Occasional test failure - TADA_FindPotentialDuplicatesMultipleOrgs does not grow dataset

USEPA / EPATADA

This R package can be used to compile and evaluate Water Quality Portal (WQP) data for samples collected from surface water monitoring sites on streams and lakes. It can be used to create applications that support water quality programs and help states, tribes, and other stakeholders efficiently analyze the data.

https://usepa.github.io/EPATADA/

Creative Commons Zero v1.0 Universal

40 stars 18 forks source link

Occasional test failure - TADA_FindPotentialDuplicatesMultipleOrgs does not grow dataset #513

Closed hillarymarler closed 1 month ago

hillarymarler commented 1 month ago

We have noticed occasional failures of this test, although TADA_FindPotentialDuplicatesMultipleOrgs has not been edited recently.

The solution for this issue will require finding example data sets which cause this failure and modifying TADA_FindPotentialDuplicatesMultipleOrgs to address those scenarios.

hillarymarler commented 1 month ago

Example data set that will fail this test:

df <- TADA_DataRetrieval(startDate = "2006-07-17",
endDate =  "2006-07-18",
statecode =  "DE")

hillarymarler commented 1 month ago

Additional data sets that cause test failures for testing:

df2 <- TADA_DataRetrieval(startDate =  "2023-02-14",
endDate = "2023-02-15",
statecode =  "CO")

df3 <- TADA_DataRetrieval(startDate = "2010-11-30",
endDate =  "2010-12-01",
statecode = "AL" )

hillarymarler commented 1 month ago

@wokenny13 - I think the extra rows are being added in situations where records from the same organization are being identified as duplicates in TADA_FindPotentialDuplicatesMultipleOrgs. And is a result of updates made to TADA_FindNearbySites.
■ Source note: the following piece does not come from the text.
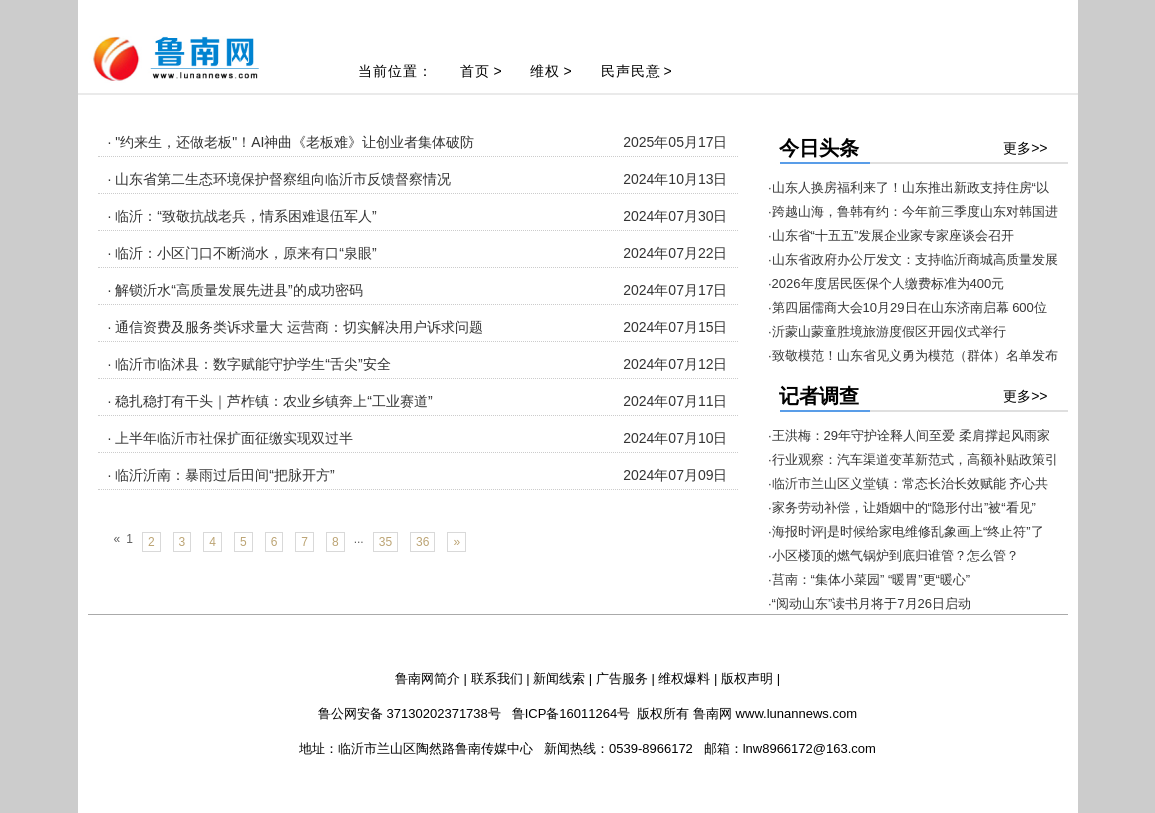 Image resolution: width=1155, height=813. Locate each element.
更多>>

wokenny13 commented 1 month ago

I am also trying to take a look into this.

I ran TADA_FindPotentialDuplicatesMultipleOrgs and TADA_FindPotentialDuplicatesSingleOrg with the 1st df example.

The number of rows increased only for TADA_FindPotentialDuplicatesMultipleOrgs in which 25 were potentially identify which coincides with the number of rows that were increased.

TADA_FindPotentialDuplicatesSingleOrg identfiies potential duplicates of 44 results, but did not add additional rows in the 1st df example

hillarymarler commented 1 month ago

I think the issue may be here:

# get rid of results with no site group added - not duplicated spatially
  dupsites <- subset(dupsites, !dupsites$TADA.MonitoringLocationIdentifier %in% c("No nearby sites")) %>%
    tidyr::separate_rows(TADA.MonitoringLocationIdentifier, sep = ",")

As a result of changes to TADA_FindNearbySites

wokenny13 commented 1 month ago

Values of logical values of NA were found in .data for TADA.MonitoringLocationIdentifier whereas values in dupsdat for TADA.MonitoringLocationIdentifier were character "NA".

typeof(dupsdat$TADA.MonitoringLocationIdentifier) [1] "character" df_nearby_sites_test <- TADA_FindNearbySites(df_ex) [1] "No nearby sites detected using input buffer distance." typeof(df_nearby_sites_test$TADA.MonitoringLocationIdentifier) [1] "logical"

Inserting this in line 1278 under # connect back to original dataset may be a solution

dplyr::mutate( TADA.MonitoringLocationIdentifier = ifelse(TADA.MonitoringLocationIdentifier %in% NA, "NA", TADA.MonitoringLocationIdentifier)) %>%

Unless there is a preferred variable type that would like to be converted to within the TADA_FindNearbySites() function.